Elko County Commission Chairman Demar Dahl holds up a sign in April that he said businesses could display to indicate they are ready to reopen under Nevada’s “Phase 2” guidelines. Dahl’s term ended in December.
Cynthia Delaney ELKO DAILY
ELKO – Rural Nevada is ready to say goodbye to 2020, a year that will be remembered for the deadly coronavirus as well as tragic losses from violent crimes.
Elko’s first cases of COVID-19 arrived in March just days after Gov. Steve Sisolak announced a statewide lockdown. By mid-December the county had seen more than 3,500 confirmed cases and 32 deaths related to the virus, many of them residents of a nursing home.
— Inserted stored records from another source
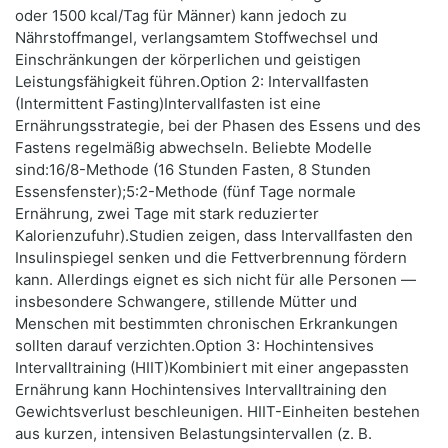
oder 1500 kcal/Tag für Männer) kann jedoch zu
Nährstoffmangel, verlangsamtem Stoffwechsel und
Einschränkungen der körperlichen und geistigen
Leistungsfähigkeit führen.Option 2: Intervallfasten
(Intermittent Fasting)Intervallfasten ist eine
Ernährungsstrategie, bei der Phasen des Essens und des
Fastens regelmäßig abwechseln. Beliebte Modelle
sind:16/8-Methode (16 Stunden Fasten, 8 Stunden
Essensfenster);5:2-Methode (fünf Tage normale
Ernährung, zwei Tage mit stark reduzierter
Kalorienzufuhr).Studien zeigen, dass Intervallfasten den
Insulinspiegel senken und die Fettverbrennung fördern
kann. Allerdings eignet es sich nicht für alle Personen —
insbesondere Schwangere, stillende Mütter und
Menschen mit bestimmten chronischen Erkrankungen
sollten darauf verzichten.Option 3: Hochintensives
Intervalltraining (HIIT)Kombiniert mit einer angepassten
Ernährung kann Hochintensives Intervalltraining den
Gewichtsverlust beschleunigen. HIIT-Einheiten bestehen
aus kurzen, intensiven Belastungsintervallen (z. B.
March also brought the beginning of a string of homicides that included a highway patrolman and four victims under the age of 25.
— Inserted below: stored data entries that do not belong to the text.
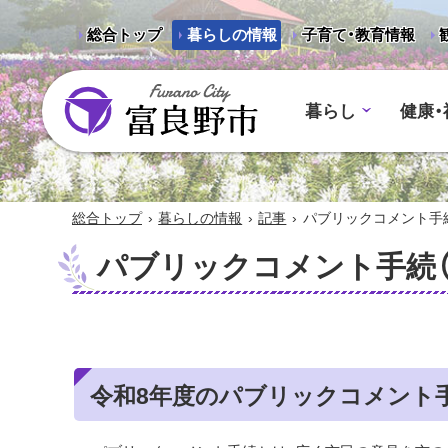
総合トップ
暮らしの情報
子育て・教育情報
暮らし
健康・
富良野市 - Frano City
›
›
›
総合トップ
暮らしの情報
記事
パブリックコメント手続
パブリックコメント手続（
令和8年度のパブリックコメント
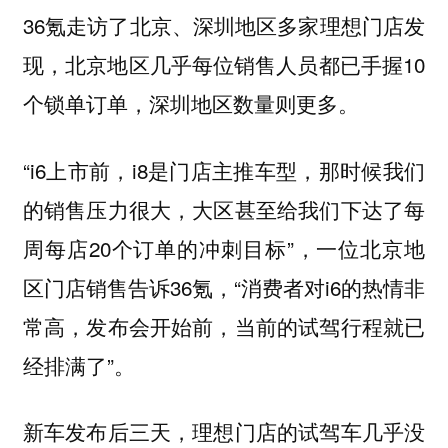
36氪走访了北京、深圳地区多家理想门店发
现，北京地区几乎每位销售人员都已手握10
个锁单订单，深圳地区数量则更多。
“i6上市前，i8是门店主推车型，那时候我们
的销售压力很大，大区甚至给我们下达了每
周每店20个订单的冲刺目标”，一位北京地
区门店销售告诉36氪，“消费者对i6的热情非
常高，发布会开始前，当前的试驾行程就已
经排满了”。
新车发布后三天，理想门店的试驾车几乎没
The year had started off bright enough, with citizens announcing their bids for political office and Komatsu Equipment Co. opening a massive $47 million facility on the west end of town. Then the first cases of COVID-19 began to be reported in Nevada.
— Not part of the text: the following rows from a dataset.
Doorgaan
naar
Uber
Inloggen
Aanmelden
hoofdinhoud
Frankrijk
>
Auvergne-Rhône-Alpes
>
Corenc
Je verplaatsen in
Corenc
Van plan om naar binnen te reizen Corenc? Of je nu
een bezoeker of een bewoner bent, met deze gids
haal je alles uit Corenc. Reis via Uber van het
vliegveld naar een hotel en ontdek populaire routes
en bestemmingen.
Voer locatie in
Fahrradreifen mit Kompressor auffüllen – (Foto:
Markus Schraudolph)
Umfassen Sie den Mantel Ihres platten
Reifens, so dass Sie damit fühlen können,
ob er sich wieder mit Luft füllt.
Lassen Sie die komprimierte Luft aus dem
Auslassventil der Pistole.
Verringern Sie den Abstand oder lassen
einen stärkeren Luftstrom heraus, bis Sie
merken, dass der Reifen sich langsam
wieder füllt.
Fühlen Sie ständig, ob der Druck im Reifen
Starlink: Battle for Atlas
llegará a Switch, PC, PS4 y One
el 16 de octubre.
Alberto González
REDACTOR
Local officials declared the pandemic a state of emergency in mid-March but were reluctant to follow the governor’s guidance on business restrictions. The Elko City Council balked at the idea of having police enforce shutdowns.
Elko County’s first five coronavirus cases were confirmed during the latter half of March. Commissioner Delmo Andreozzi and Elko County Health Officer Dr. Bryce Putnam announced the launch of a COVID-19 hotline on Facebook Live.
The county’s first death was reported in early April, a West Wendover woman in her late 50s. It was Nevada’s first death outside Las Vegas and Reno.